1. Hallucinated Nuance

Sometimes the models add emotions or implications that aren’t present in the source text.

Source Text: 他看了我一眼。
Literal Translation: He glanced at me.
LLM Translation: He shot me a suspicious look.

There’s absolutely nothing in the source text that mentioned suspicion. This may matter or it may not… but strictly speaking, this is a mistranslation and an example of an LLM “trying to do too much”.

2. Over Localization

If you tell the LLM you’re adapting a Chinese game for an American audience, it might “try too hard” to localize the text.

Source Text: 高考
LLM Translation: SAT or College Entrance Finals
Human Translation: No single right answer.
This kind of translation needs to be handled with a lot more nuance.

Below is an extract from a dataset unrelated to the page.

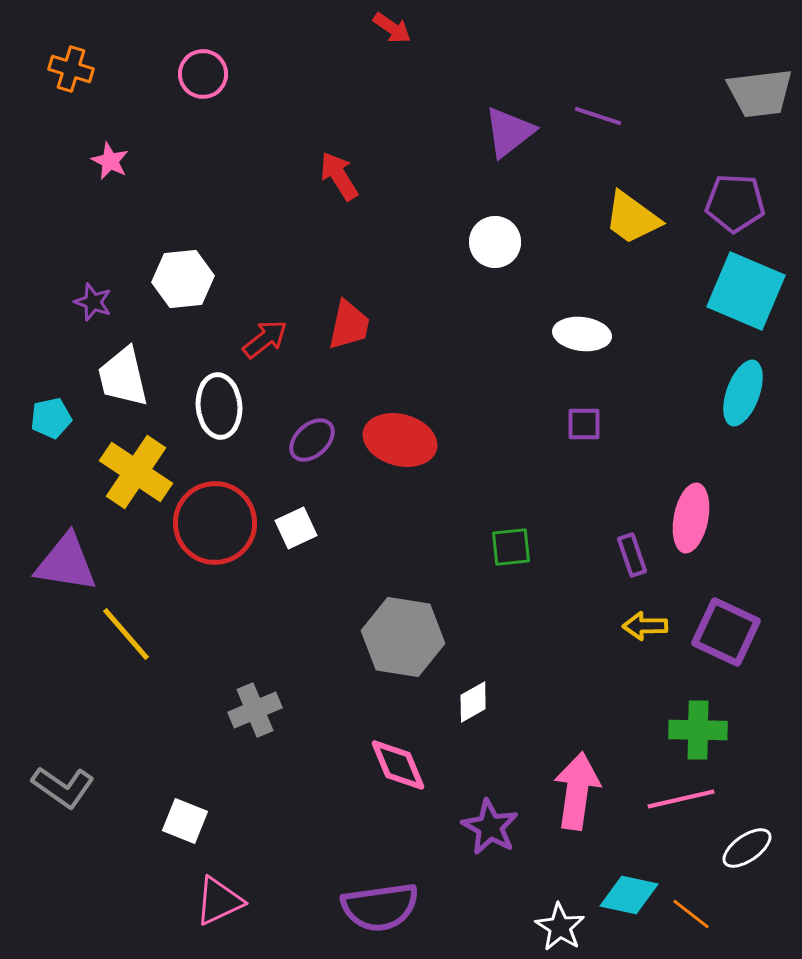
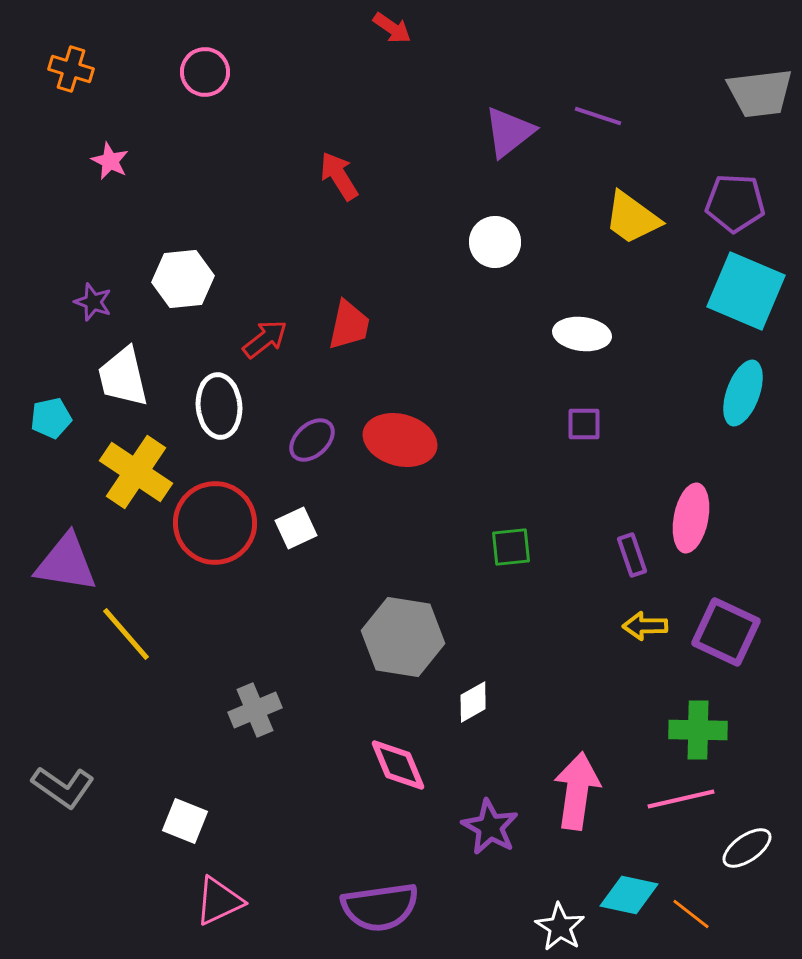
pink circle at (203, 74): moved 2 px right, 2 px up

The 高考 (gao kao), in the Chinese cultural context, carries much more significance than the “SAT” does in the USA. Translating this into “SAT” really underscores the sheer amount of importance that students, parents, and Chinese society place on this exam. Students spend their entire “high school career” preparing for this exam. This exam alone determines what college a student will go to, and if they go to college at all. The stakes involved in taking the gao kao are way higher than signing up for and re-taking the SAT multiple times throughout a student’s high school years.

In the two cases above, the LLM provides fluent, plausible translations. But in reality, it lacks the precision and nuance in understanding needed to effectively translate these terms or segments. That is not to say that an “old school MT” solution would do better—I’m just trying to emphasize that LLMs aren’t much (or any) better than traditional machine translation in this regard.

So What Would I do?

I would actually keep the old school MT for now. I pay something like $35 USD for a DeepL API that I have used and used without worrying about tokens or usage. That’s not to say that DeepL won’t change their technology, up their rates, or make what I just said look foolish in the future. It’s just that, for now, a $35 a month API can provide solid performance at a price point that LLMs simply can’t currently match. This may change very soon. Who knows.

So are LLMs an amazing tool for companies or individuals doing localization and translation work? Absolutely. But I think the hype has reached such a level of hyperbole that decision makers who are unfamiliar with traditional MT may be duped into overpaying for a solution that has already existed for at least five years now.

The TLDR is: LLMs are genuinely useful and powerful collaboration tools but not as drop in MT replacements. And unless you plan on spending hours configuring your own privately-hosted model, it’s really difficult to beat the value traditional machine translation provides.